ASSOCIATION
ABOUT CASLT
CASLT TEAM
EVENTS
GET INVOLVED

--

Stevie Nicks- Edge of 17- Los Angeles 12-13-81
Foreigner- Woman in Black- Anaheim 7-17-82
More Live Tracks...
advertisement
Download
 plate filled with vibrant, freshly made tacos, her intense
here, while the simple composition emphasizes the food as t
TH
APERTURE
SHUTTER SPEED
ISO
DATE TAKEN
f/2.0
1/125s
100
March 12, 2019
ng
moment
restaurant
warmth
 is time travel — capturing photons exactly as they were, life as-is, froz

--

What you are asked to do: Look through the data above and return exactly the lines from the one that contains "ASSOCIATION" to the one that contains "GET INVOLVED", inclusive, with nothing else.

Response box:
ASSOCIATION
ABOUT CASLT
CASLT TEAM
EVENTS
GET INVOLVED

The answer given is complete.